Exercise goal: In the records that follow, find each line with "Кожинка" and pull it out.

Saved entries:
##########
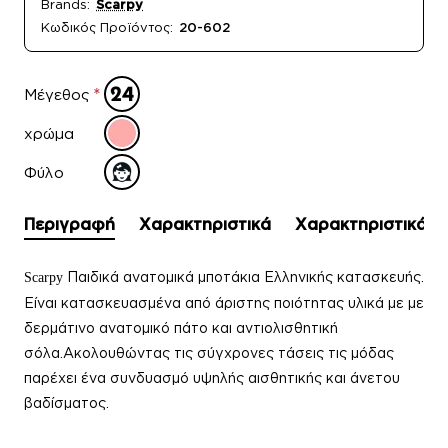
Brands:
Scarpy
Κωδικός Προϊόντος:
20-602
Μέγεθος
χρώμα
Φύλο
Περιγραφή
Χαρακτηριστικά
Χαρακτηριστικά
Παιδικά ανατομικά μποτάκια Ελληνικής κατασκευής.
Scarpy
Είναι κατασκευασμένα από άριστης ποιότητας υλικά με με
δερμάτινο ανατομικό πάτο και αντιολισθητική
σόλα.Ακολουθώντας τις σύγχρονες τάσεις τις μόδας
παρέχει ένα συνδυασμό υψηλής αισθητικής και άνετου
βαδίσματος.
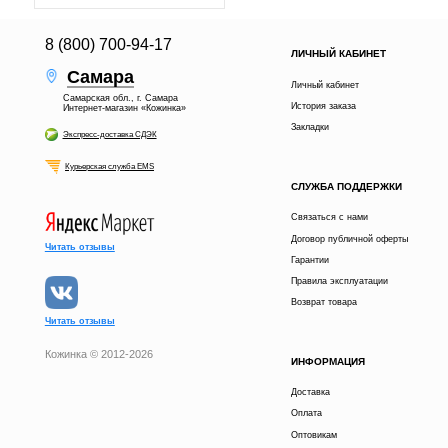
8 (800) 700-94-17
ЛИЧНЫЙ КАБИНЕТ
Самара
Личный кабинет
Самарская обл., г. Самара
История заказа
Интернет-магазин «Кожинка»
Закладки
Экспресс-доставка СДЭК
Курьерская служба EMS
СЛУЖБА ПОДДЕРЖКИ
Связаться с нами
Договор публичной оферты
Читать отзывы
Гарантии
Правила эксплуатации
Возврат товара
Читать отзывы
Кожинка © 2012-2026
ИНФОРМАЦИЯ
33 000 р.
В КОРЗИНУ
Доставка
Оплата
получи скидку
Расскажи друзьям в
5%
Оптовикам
##########
Solution to the exercise:
Интернет-магазин «Кожинка»
Кожинка © 2012-2026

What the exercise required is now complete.